Solving Easy Limit Problem: \mathop{\lim}\limits_{t\to 1} \frac{t-1}{t^2-1}

[tony873004]

\mathop {\lim }\limits_{t \to 1} \,\frac{{t - 1}}{{t^2 - 1}}

I thought we were taught to simply divide the coefficients of the highest term, in this case, 0t² for the numerator and 1 t² for the denominator. 0/1=0. But I know the limit is 0.5 from substituting 0.9999999999 for t in my calculator.

I must be getting this "coefficient of highest term" method mixed up with something else. Why doesn't it work here?

 

[sutupidmath]

well what u need to do is
t^{2}-1=(t-1)(t+1)
can u go from here?
This is just the difference of squares.
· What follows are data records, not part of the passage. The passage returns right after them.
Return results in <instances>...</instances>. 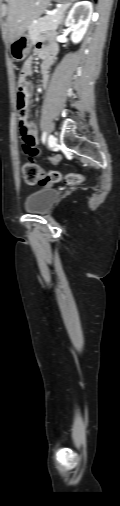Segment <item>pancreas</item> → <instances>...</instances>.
Here are the masks:
<instances>
[{
    "mask_svg": "<svg viewBox=\"0 0 120 506\" xmlns=\"http://www.w3.org/2000/svg\"><path fill=\"white\" fill-rule=\"evenodd\" d=\"M63 10L64 8L59 9L54 15L45 16L38 19L36 23H31L28 27V32L32 41H35L41 33L55 31L63 14Z\"/></svg>",
    "mask_w": 120,
    "mask_h": 506,
    "instance_id": "cf45deb5",
    "label": "pancreas"
}]
</instances>
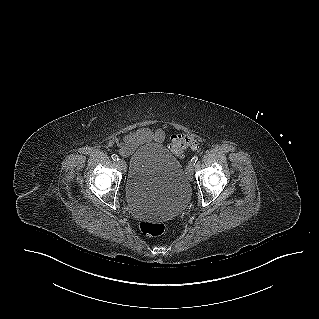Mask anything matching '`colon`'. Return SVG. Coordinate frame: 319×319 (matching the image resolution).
<instances>
[{
	"instance_id": "colon-1",
	"label": "colon",
	"mask_w": 319,
	"mask_h": 319,
	"mask_svg": "<svg viewBox=\"0 0 319 319\" xmlns=\"http://www.w3.org/2000/svg\"><path fill=\"white\" fill-rule=\"evenodd\" d=\"M199 145L198 138L191 136L185 129H180L171 136L168 148L178 157L183 156V152L187 148H195ZM140 230L147 236H159L164 233L165 225L157 221L143 220L139 224Z\"/></svg>"
}]
</instances>
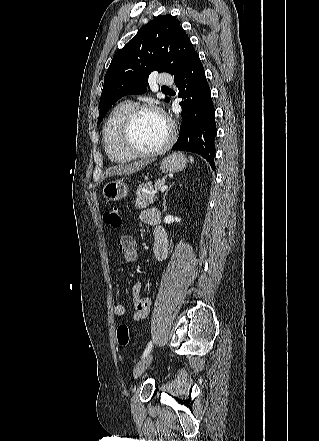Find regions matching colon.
Instances as JSON below:
<instances>
[{
    "instance_id": "colon-1",
    "label": "colon",
    "mask_w": 319,
    "mask_h": 441,
    "mask_svg": "<svg viewBox=\"0 0 319 441\" xmlns=\"http://www.w3.org/2000/svg\"><path fill=\"white\" fill-rule=\"evenodd\" d=\"M104 222L112 229H119L122 226V217L119 207L111 206L105 209L103 213ZM117 341L122 347L129 343V331L126 325H120L117 328Z\"/></svg>"
}]
</instances>
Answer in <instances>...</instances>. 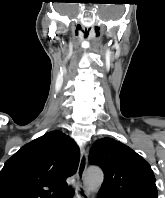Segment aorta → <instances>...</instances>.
Listing matches in <instances>:
<instances>
[{"label":"aorta","instance_id":"762f6f07","mask_svg":"<svg viewBox=\"0 0 165 198\" xmlns=\"http://www.w3.org/2000/svg\"><path fill=\"white\" fill-rule=\"evenodd\" d=\"M104 180V174L99 167H89L85 173V185L90 192H97Z\"/></svg>","mask_w":165,"mask_h":198}]
</instances>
Its general form is:

a^{2}-b^{2}=(a-b)(a+b)

 

[HallsofIvy]

\mathop {\lim }\limits_{t \to 1} \,\frac{{t - 1}}{{t^2 - 1}}

I thought we were taught to simply divide the coefficients of the highest term, in this case, 0t² for the numerator and 1 t² for the denominator. 0/1=0. But I know the limit is 0.5 from substituting 0.9999999999 for t in my calculator.

I must be getting this "coefficient of highest term" method mixed up with something else. Why doesn't it work here?
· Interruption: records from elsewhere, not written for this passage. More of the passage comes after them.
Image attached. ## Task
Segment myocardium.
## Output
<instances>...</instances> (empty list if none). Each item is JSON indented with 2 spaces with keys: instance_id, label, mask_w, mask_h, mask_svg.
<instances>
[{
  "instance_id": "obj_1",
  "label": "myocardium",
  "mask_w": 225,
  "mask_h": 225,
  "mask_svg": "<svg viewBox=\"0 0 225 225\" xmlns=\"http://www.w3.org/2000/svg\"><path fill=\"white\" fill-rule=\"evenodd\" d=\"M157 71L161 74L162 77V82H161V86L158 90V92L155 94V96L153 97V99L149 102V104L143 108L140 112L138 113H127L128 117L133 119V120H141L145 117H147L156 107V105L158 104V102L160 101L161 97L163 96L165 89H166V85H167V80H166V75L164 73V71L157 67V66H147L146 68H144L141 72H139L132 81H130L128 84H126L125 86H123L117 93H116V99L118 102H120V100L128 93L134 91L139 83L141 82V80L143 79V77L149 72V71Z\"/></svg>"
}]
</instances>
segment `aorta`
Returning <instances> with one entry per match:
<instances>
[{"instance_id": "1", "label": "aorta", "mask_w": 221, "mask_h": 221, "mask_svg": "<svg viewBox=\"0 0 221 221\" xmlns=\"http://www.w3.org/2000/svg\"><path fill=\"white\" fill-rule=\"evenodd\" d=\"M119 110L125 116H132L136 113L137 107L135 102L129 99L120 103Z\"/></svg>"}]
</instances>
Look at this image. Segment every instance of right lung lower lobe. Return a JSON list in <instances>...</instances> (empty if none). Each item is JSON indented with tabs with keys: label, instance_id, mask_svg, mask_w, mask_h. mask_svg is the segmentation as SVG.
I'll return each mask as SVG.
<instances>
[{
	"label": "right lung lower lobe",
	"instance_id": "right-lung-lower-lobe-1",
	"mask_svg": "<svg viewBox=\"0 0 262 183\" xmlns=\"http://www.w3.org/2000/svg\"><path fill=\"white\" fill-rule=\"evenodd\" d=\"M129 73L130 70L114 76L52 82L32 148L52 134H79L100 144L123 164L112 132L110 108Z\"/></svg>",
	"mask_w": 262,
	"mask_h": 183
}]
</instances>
I strongly suspect you were taught that for limits as t goes to infinity! That is not the problem here.

 

[tony873004]

Thanks for the explanation, sutupid.

You're probably right, Halls. I'll never forget this now. This was part of a larger problem in Calc III. That's the problem with Calc III. Every now and then they assume you remember your Calc I :)

 

[sutupidmath]

Every now and then they assume you remember your Calc I :)

Honestly, this had almost nothing to do with calc I, it was just a simple algebra trick!

 

[HallsofIvy]

Well, the tiny part about finding the limit might be from calculus I!
(And you did say "almost nothing".)

 

[tony873004]

Algebra class was 20 years ago for me. Everything I currently know about Algebra I learned in Calc I.